Onnatuurlijke oplossingen – en ze werken niet

Uitgehongerde koe

De huidige stikstofcrisis schreeuwt om oplossingen. De veeteelt is verantwoordelijk voor een groot deel van de stikstofuitstoot, onder andere door de methaanuitstoot van koeien. Om die uitstoot zo snel mogelijk terug te dringen, grijpt de overheid naar onnatuurlijke (schijn)oplossingen. Zoals methaan-verminderende enzymen in poedervorm, of een eiwitarm dieet voor de koeien.

Eiwitarm voer: een ramp voor de gezondheid van koeien

Iedere vrouw die borstvoeding geeft, weet het: melk geven vraagt heel veel van je lichaam.
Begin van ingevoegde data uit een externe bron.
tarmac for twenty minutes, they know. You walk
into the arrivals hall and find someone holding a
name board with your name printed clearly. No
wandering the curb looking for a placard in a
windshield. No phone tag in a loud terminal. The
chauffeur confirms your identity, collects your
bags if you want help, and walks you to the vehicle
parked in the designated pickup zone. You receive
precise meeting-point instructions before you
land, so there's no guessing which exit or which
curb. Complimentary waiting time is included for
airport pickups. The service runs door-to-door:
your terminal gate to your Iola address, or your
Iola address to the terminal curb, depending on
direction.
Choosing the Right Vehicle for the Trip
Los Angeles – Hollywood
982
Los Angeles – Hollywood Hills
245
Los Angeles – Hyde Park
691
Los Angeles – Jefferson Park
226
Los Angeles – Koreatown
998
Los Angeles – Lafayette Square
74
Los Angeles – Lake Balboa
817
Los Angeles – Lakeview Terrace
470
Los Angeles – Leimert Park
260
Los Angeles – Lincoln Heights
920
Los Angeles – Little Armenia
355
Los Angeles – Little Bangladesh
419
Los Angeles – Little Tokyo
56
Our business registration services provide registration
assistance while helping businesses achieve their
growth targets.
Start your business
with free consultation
Dat geldt ook voor koeien! Niet voor niets is melkvee zo mager. De dieren teren fors in om topproductie te kunnen leveren. Ze zijn niet alleen mager maar tobben ook met uierontstekingen, onvruchtbaarheid, slechte weerstand, kreupelheid…
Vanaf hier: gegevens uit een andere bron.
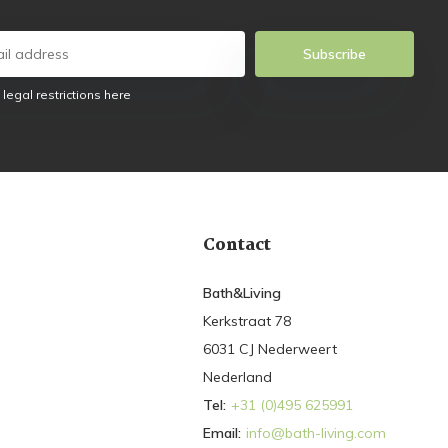
Subscribe
 legal restrictions here
Contact
Bath&Living
Kerkstraat 78
6031 CJ Nederweert
Nederland
Tel:
+31 (0)495 625991
Email:
info@bath-living.com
Als het aan de minister ligt, gaan deze koeien vanaf september op een eiwitarm dieet. Als dat gebeurt, zullen hun gezondheidsproblemen nóg ernstiger worden. Ze zullen ziek worden, en de melkproductie zal teruglopen. Om te maken dat koeien kunnen gedijen op een eiwitarm dieet, zijn er aanpassingen nodig die niet in een paar maanden te realiseren zijn. Daar is een nieuwe generatie robuustere koeien voor nodig.
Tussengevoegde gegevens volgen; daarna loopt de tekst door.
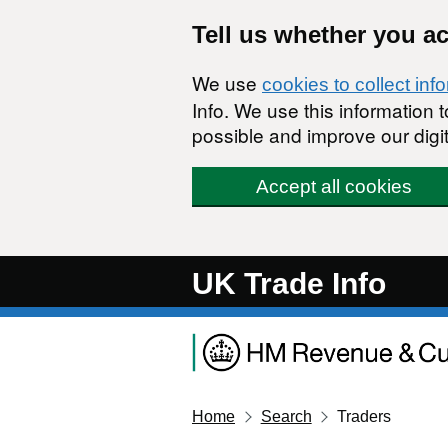
Skip to main content
Tell us whether you a
We use
cookies to collect inf
Info. We use this information
possible and improve our digit
Accept all cookies
UK Trade Info
Home
Search
Traders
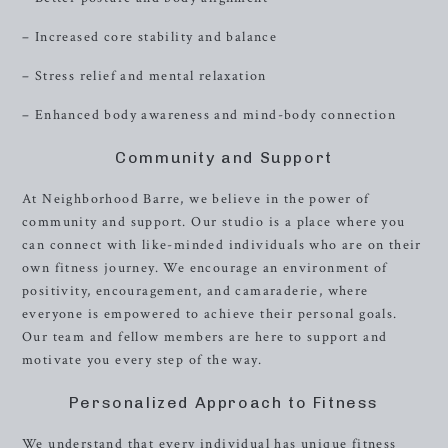
– Increased core stability and balance
– Stress relief and mental relaxation
– Enhanced body awareness and mind-body connection
Community and Support
At Neighborhood Barre, we believe in the power of
community and support. Our studio is a place where you
can connect with like-minded individuals who are on their
own fitness journey. We encourage an environment of
positivity, encouragement, and camaraderie, where
everyone is empowered to achieve their personal goals.
Our team and fellow members are here to support and
motivate you every step of the way.
Personalized Approach to Fitness
We understand that every individual has unique fitness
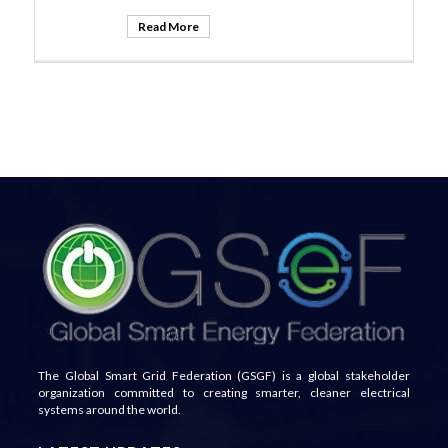
Read More
The Global Smart Grid Federation (GSGF) is a global stakeholder
organization committed to creating smarter, cleaner electrical
systems around the world.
Het is niet de eerste keer dat de minister met een slecht plan komt om de uitstoot van koeien te verminderen...

Methaan-verminderend poeder

In eerste instantie dacht zij aan enzymen in poedervorm die over het voer gestrooid zouden worden. De koeien zouden hierdoor minder methaan gaan produceren. In oktober stonden de kranten er vol van – in november was het plan ineens van de baan. Het is inmiddels voor iedereen duidelijk dat de werking van het poeder voor Nederlandse koeien achterhaald is.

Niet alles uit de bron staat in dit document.